Think of a 1970s recording artist once lauded as the voice of his generation. His prophetic lyrics and descants of disillusionment haunted music producers and critics alike, and his enigmatic personality, enshrouded by murmurs of debilitating depression and suicide attempts, promised to cement him as a folk-music hero of mythic proportions.
Based on this description, a few artists immediately come to mind. Jim Morrison. Bob Dylan. Kurt Cobain. The name Sixto Rodriguez, however, would not make the short list. But Rodriguez is the aforementioned cryptic crooner, and the bewitching subject of director Malik Bendjelloul’s first feature documentary, Searching for Sugar Man.
In the late sixties, Rodriguez was an infamous figure in downtown Detroit. He lived a double life, working construction by day and the dive-bar circuit at night. No one could quite decide if he was a homeless drifter or an inner-city poet.
It was during one of these nighttime performances that Rodriguez was discovered, tucked away in the corner of the club with his back to the audience. It’s a testament to the magnetism of Rodriguez’s voice and lyrics that Mike Theodore and Dennis Coffey noticed him at all.
Although these producers had worked with talents such as Marvin Gaye and Stevie Wonder, they believed Rodriguez’s 1970 debut album, Cold Fact, was the magnum opus of their producing careers.

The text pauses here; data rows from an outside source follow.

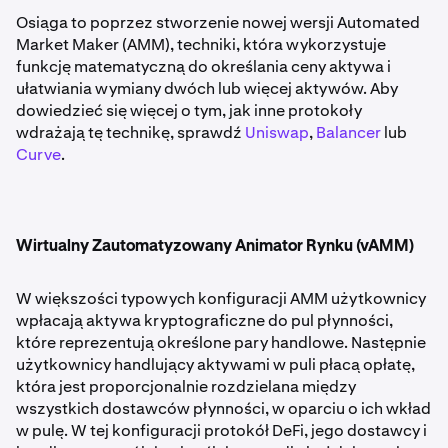
Osiąga to poprzez stworzenie nowej wersji Automated
Market Maker (AMM), techniki, która wykorzystuje
funkcję matematyczną do określania ceny aktywa i
ułatwiania wymiany dwóch lub więcej aktywów. Aby
dowiedzieć się więcej o tym, jak inne protokoły
wdrażają tę technikę, sprawdź
Uniswap
,
Balancer
lub
Curve
.
Wirtualny Zautomatyzowany Animator Rynku (vAMM)
W większości typowych konfiguracji AMM użytkownicy
wpłacają aktywa kryptograficzne do pul płynności,
które reprezentują określone pary handlowe. Następnie
użytkownicy handlujący aktywami w puli płacą opłatę,
która jest proporcjonalnie rozdzielana między
wszystkich dostawców płynności, w oparciu o ich wkład
w pulę. W tej konfiguracji protokół DeFi, jego dostawcy i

But the cold fact was that Cold Fact bombed—and so did his second album, Coming From Reality, released a year later. Despite critical success, the albums were a commercial disaster and Rodriguez sank back into oblivion. So why is it that, 42 years later, a Swedish director who had never heard one note of Rodriguez’s music decided to dedicate his debut documentary to the man?
The Stockholm-based Bendjelloul had been directing television documentaries and shorts on musicians for 12 years when he quit his job in 2006 to embark on a sojourn through Africa and South America, searching for a soulful story to carry his first feature.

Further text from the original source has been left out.